Useful information for game players:
  • Front hooks: (none)
  • Back hooks: -G, -S
  • Longer extensions: -GS, -NED, -NER, -NERS, -NING, -ATION, - ATIONS
  • Wraparounds: (none)
  • Other Spellings: TRAPAN (v.)
  • Related Forms: TREPANNER (n.), TREPANATION (n.), TREPHINE (v.), TREPHINATION (n.)

This one should cause you to wake up and take notice on a Monday morning!  TREPANATION (or TREPHINATION) is the practice of boring a hole in the skull, usually for the purpose of relieving pressure or for operating on the dura matter that surrounds the brain.  Archaeological evidence suggests that the practice was used in several ancient cultures, and legitimate modern forms of trepanation are still practiced by neurosurgeons today.
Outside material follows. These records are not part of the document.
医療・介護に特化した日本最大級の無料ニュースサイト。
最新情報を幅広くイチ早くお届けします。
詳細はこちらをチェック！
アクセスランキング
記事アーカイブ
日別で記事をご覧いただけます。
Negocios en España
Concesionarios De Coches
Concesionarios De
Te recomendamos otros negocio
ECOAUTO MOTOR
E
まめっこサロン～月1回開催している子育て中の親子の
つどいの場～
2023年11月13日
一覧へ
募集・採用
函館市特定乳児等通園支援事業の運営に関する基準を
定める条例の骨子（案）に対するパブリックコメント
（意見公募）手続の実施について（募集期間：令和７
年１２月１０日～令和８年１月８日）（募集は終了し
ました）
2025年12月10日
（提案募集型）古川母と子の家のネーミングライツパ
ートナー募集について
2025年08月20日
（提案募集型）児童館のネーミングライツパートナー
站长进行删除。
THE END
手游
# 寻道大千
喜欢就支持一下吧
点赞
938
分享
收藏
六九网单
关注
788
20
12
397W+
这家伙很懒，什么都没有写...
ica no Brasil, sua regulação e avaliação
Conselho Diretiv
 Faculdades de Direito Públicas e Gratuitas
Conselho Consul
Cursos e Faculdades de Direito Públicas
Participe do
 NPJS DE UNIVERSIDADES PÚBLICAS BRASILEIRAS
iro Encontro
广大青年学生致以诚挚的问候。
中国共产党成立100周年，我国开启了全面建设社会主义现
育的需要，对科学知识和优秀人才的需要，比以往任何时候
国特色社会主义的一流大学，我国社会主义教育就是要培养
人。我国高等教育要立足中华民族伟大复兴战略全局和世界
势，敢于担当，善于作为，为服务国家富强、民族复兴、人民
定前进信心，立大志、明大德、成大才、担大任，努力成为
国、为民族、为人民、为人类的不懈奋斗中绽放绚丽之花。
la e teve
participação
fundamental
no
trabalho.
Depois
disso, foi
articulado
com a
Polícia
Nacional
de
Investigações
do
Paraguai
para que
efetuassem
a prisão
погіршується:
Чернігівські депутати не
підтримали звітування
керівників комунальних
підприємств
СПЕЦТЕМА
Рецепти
The word TREPAN (or TRAPAN) arose in Middle English circa 1400, deriving from the Medieval Latin trepanum and ultimately from the Greek trypanon, “something that bores or perforates; a borer.”  The word TREPHINE is often used synonymously, though technically speaking a trephine is a more modern form of the trepan.  TREPHINE entered English in the seventeenth century, cleverly patterned by its inventor after both the earlier word and the Latin tres fines (“three ends”).